Ésta es “la leyenda del cazador que, en
castigo a su afición desordenada, corre sin tregua ni reposo por todo el mundo,
acompañado de sus perros, formando parte del inmenso ciclo de cazas aéreas y
nocturnas que figuran en los relatos míticos”, dice J. M. de Barandiaran en su
«Diccionario de mitología vasca».
En la
zona de Tolosa, aunque otros cuentan que sucedió en Ataun y otros en Oiartzun,
vivía hace ya mucho tiempo un cura que tenía a cargo una pequeña parroquia. Sus
ocupaciones no eran muchas, aparte de las normales de su cargo —misas,
bautismos y funerales—, por lo que tenía bastante tiempo libre para dedicarse a
su afición favorita: la caza.
Sus
vecinos y parroquianos le apodaban “Mateo Txistu”, ya que eran de sobra
conocidos los silbidos con los que llamaba a sus perros cuando se preparaba a
salir en busca de alguna presa, y todos comentaban jocosamente la afición del
cura, al que, por otra parte, no se le conocían otros vicios.
Pasaban
los días y las estaciones sin que nada turbase la paz del lugar y la de sus
habitantes. Pero un día, el diablo, que siempre andaba buscando la debilidad en
las almas humanas, se presentó ante Mateo Txistu bajo la apariencia de un
caballero distinguido.

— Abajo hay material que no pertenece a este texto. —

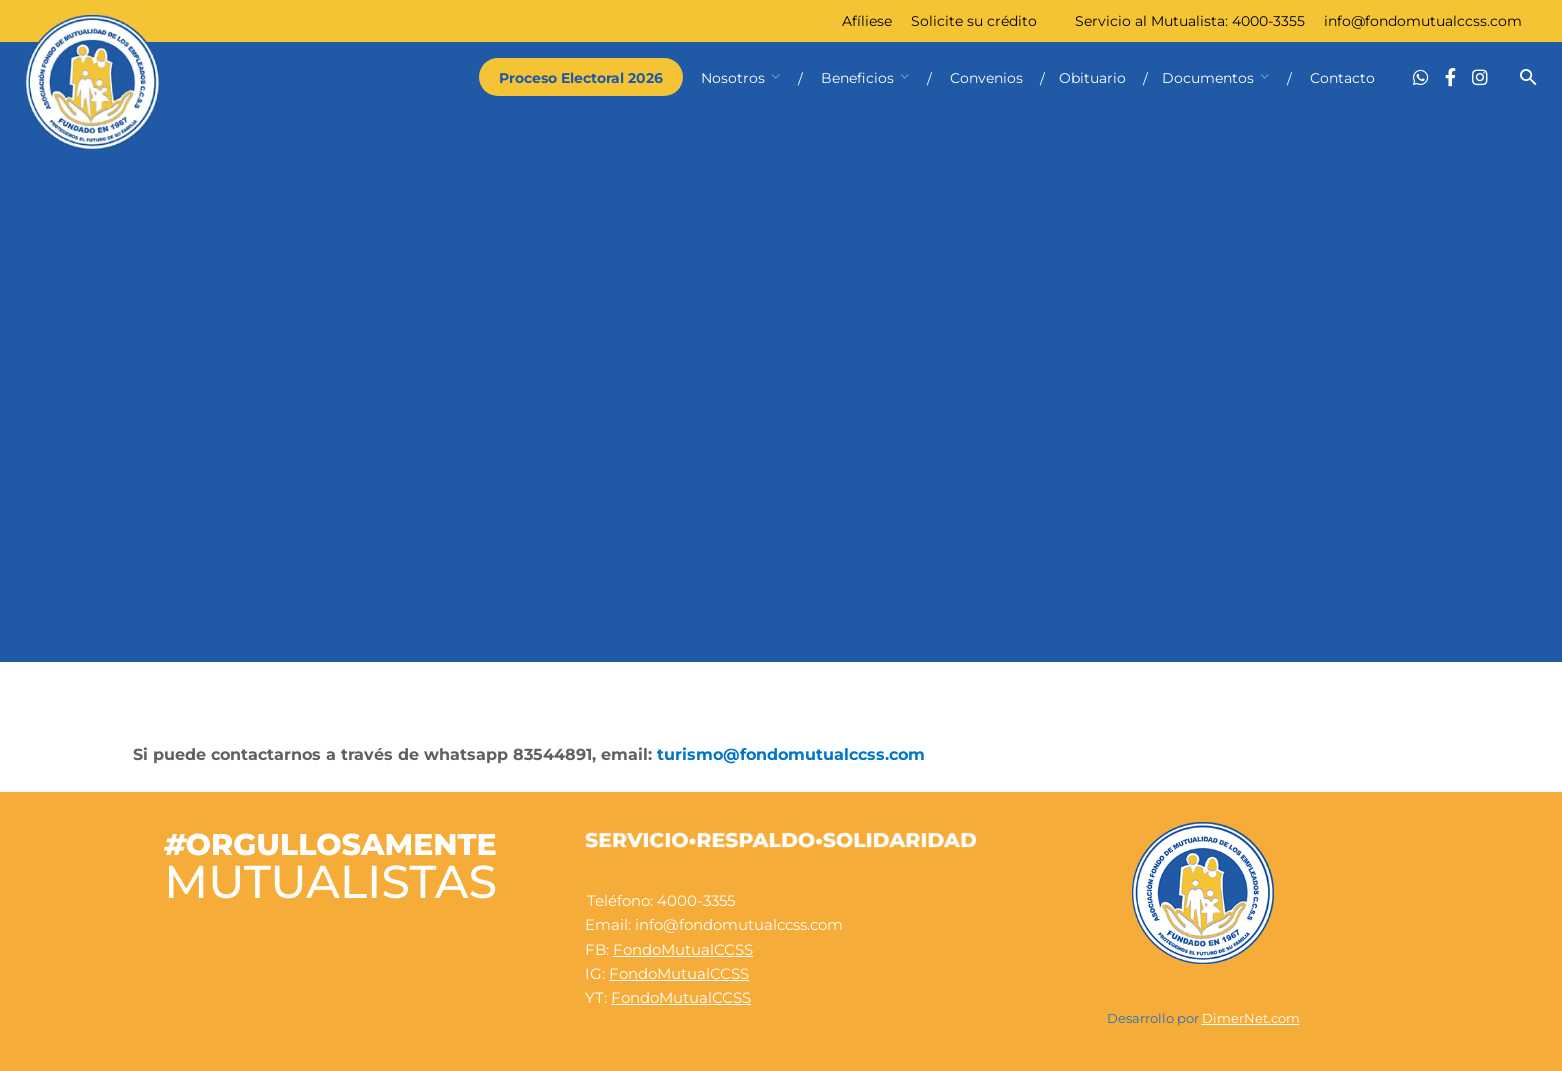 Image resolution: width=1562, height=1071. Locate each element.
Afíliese (867, 21)
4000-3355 (1268, 21)
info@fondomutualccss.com (1423, 21)
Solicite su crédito (974, 21)
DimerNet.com (1251, 1018)
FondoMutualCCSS (683, 949) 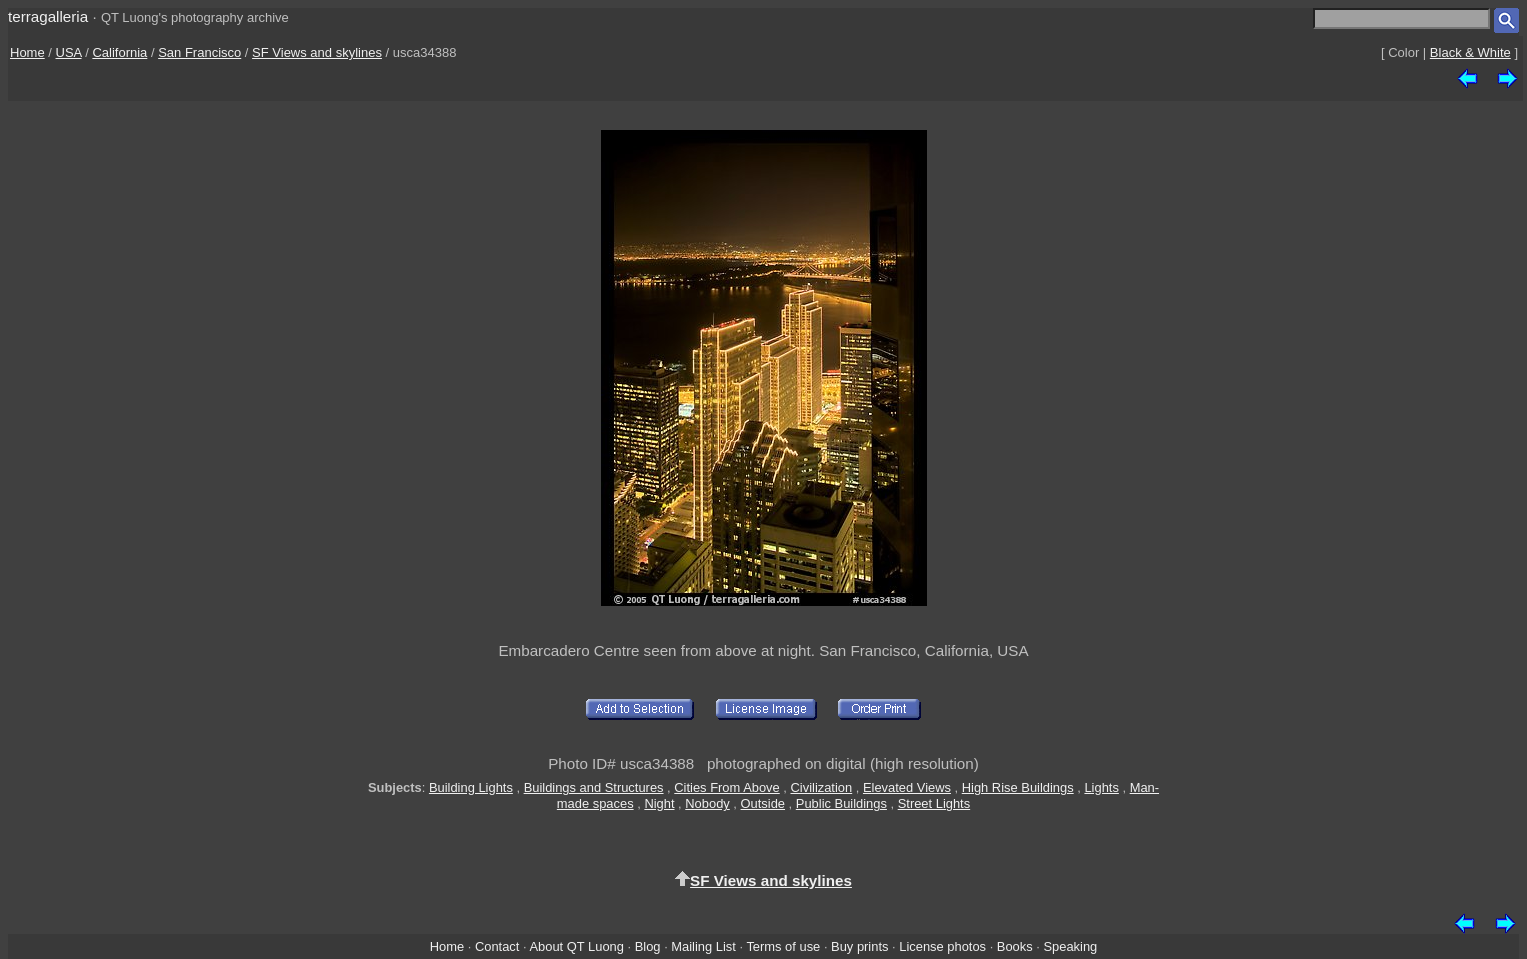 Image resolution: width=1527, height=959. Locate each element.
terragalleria (48, 16)
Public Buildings (841, 803)
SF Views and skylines (317, 52)
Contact (497, 946)
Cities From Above (726, 787)
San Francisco (199, 52)
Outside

Mateo, que no era tonto, enseguida se dio cuenta de
quién era en realidad el elegante señor.
—¿Qué
quieres, malvado? —le preguntó de sopetón.
—¿Yo?
¡Nada! —respondió el diablo, confundido
—Entonces...,
¿por qué estás aquí?
Y
riéndose, Mateo Txistu silbó a sus perros, cogió la escopeta y desapareció de
la vista del diablo internándose en un bosque cercano.
El
diablo se quedó rabiando por haber hecho el ridículo, ya que un cura de pueblo
lo había reconocido. Un diablo avergonzado es muy peligroso, porque su reacción
puede ser terrible. Pasó varios días pensando en la forma de vengarse de la
burla y, finalmente, dio con la fórmula.
Un
domingo, en medio de la misa, una hermosa liebre blanca asomó su hocico por la
puerta de la sacristía donde los perros del cura esperaban a su dueño. En
cuanto vieron a la liebre, los perros levantaron las orejas y comenzaron a
ladrar furiosamente.
Mateo
interrumpió un momento la misa y echó una ojeada hacia la sacristía para
conocer el motivo de tanto alboroto. Cuál no sería su sorpresa al ver a la
liebre plantada en la puerta, invitándole a salir en su busca. No lo pensó dos
veces: dejó la misa, abandonó a los asombrados feligreses, cogió la escopeta y
salió con los perros en pos de la liebre que había escapado campo a través.
Nunca
más se supo de él. No regresó. Sin embargo, desde entonces, muchos son los que
le han oído silbar a sus perros, otros han oído los tristes ladridos y, alguna
que otra noche clara de luna llena, pueden verse con claridad las siluetas del
cura, los perros y la liebre en su eterno vagar.